FAISS on disk is static — adding new PDFs requires a fresh index build.

# Drop new PDFs into ./docs/, then:
python ingest.py

For incremental updates without full re-ingestion, switch the vector store to Chroma with persistence (langchain-chroma). FAISS is the faster choice for datasets under ~50k chunks.

Verification

Run both scripts end-to-end and confirm:

# 1. Check Ollama is serving both models
curl http://localhost:11434/api/tags | python -m json.tool | grep name

# 2. Check FAISS index was written
ls -lh ./faiss_index/

You should see:

{"name": "nomic-embed-text:latest"}
{"name": "llama3.1:8b"}

-rw-r--r--  index.faiss
-rw-r--r--  index.pkl

Ollama vs OpenAI for Local RAG

	Ollama (local)	OpenAI API
Cost	$0	~$0.0001 per 1K tokens (text-embedding-3-small)
Privacy	100% local — no data sent out	Data processed by OpenAI
Latency	10–50 ms on GPU	100–300 ms network round-trip
Embedding quality	nomic-embed-text MTEB score: 62.4	text-embedding-3-large MTEB: 64.6
Setup complexity	Pull model, run locally	API key, rate limits
Best for	Private docs, offline, cost-sensitive	Production SaaS, highest accuracy

For most private-document RAG use cases, nomic-embed-text is within 3–4% of OpenAI's best embeddings at zero cost.

What You Learned

OllamaEmbeddings and ChatOllama are separate models — both must be pulled before running
FAISS allow_dangerous_deserialization=True is required when loading a self-written index in LangChain 0.3+
chain_type="stuff" works well for up to ~10 retrieved chunks; switch to map_reduce if you hit LLM context limits
temperature=0 on the LLM prevents creative answers that contradict your documents

Tested on Ollama 0.5.x, LangChain 0.3.14, Python 3.12, Ubuntu 24.04 and macOS Sequoia (M2 Max)

FAQ

Q: Can I use a different embedding model instead of nomic-embed-text? A: Yes — mxbai-embed-large (334 MB) scores slightly higher on MTEB and uses the same OllamaEmbeddings interface. Just run ollama pull mxbai-embed-large and update EMBED_MODEL.

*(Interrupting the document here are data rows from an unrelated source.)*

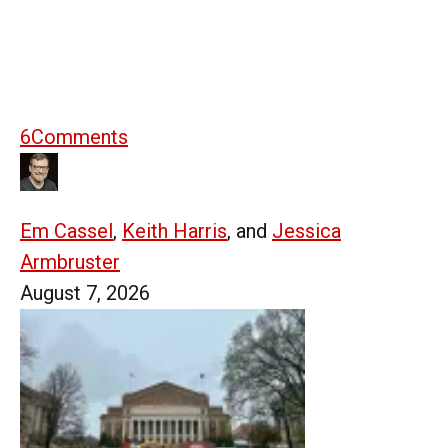
6
Comments
Em Cassel
,
Keith Harris
, and
Jessica
Armbruster
August 7, 2026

Q: Does this work on 8 GB RAM? A: Yes, with llama3.2:3b (2.0 GB) instead of llama3.1:8b. Embedding quality stays the same; generation quality drops slightly on complex reasoning.

Q: What is the difference between FAISS and Chroma for local RAG? A: FAISS is faster for static datasets and has no server process. Chroma supports incremental document addition and has a built-in HTTP server for multi-process access. Use FAISS for single-user pipelines, Chroma for team deployments.

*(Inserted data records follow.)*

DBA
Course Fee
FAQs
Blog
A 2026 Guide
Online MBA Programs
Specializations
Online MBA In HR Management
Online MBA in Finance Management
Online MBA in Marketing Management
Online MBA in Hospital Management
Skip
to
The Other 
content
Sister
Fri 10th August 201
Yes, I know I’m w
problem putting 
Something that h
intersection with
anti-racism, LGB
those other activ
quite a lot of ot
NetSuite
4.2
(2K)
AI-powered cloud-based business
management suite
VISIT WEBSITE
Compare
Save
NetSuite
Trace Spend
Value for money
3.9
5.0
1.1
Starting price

Q: Can I run this pipeline inside Docker? A: Yes — use Ollama's official Docker image (ollama/ollama) and set OLLAMA_BASE_URL=http://ollama:11434 in your Python container. Make sure both containers are on the same Docker network.

Q: How many documents can this handle before FAISS gets slow? A: FAISS flat index starts degrading above ~500k chunks. Switch to FAISS.IndexIVFFlat or move to a dedicated vector DB (Qdrant, pgvector) for larger corpora.